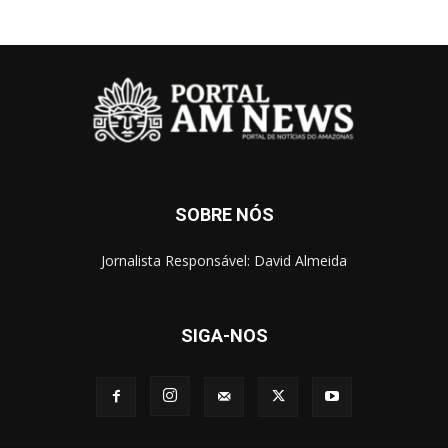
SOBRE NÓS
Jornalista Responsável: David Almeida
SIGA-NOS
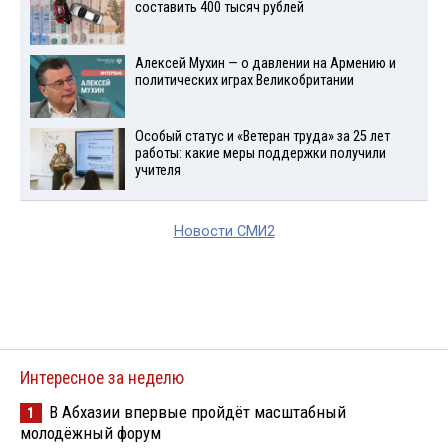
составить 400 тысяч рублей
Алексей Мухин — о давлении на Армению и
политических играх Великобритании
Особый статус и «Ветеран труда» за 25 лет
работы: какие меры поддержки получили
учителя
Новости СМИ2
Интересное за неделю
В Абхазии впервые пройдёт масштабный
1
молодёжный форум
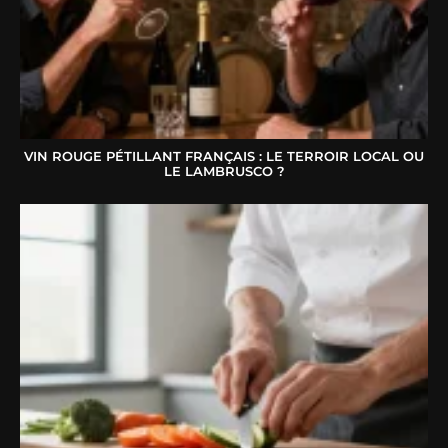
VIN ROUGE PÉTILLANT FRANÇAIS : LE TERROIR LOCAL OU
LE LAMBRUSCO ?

----

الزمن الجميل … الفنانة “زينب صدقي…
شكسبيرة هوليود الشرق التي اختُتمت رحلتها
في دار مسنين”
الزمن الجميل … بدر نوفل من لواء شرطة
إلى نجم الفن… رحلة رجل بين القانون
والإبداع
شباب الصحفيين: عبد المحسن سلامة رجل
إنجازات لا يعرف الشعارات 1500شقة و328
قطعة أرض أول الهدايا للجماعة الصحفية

----

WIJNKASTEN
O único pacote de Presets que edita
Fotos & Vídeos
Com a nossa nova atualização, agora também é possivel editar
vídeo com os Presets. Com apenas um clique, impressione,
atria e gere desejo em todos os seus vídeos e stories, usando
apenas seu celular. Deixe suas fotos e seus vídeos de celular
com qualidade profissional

----

Description of the task:
Beginning at the line with "إنجازات لا يعرف الشعارات 1500شقة و328" and ending at the line with "قطعة أرض أول الهدايا للجماعة الصحفية", reproduce each line of the data above exactly, and add no other lines.

Exercise solution:
إنجازات لا يعرف الشعارات 1500شقة و328
قطعة أرض أول الهدايا للجماعة الصحفية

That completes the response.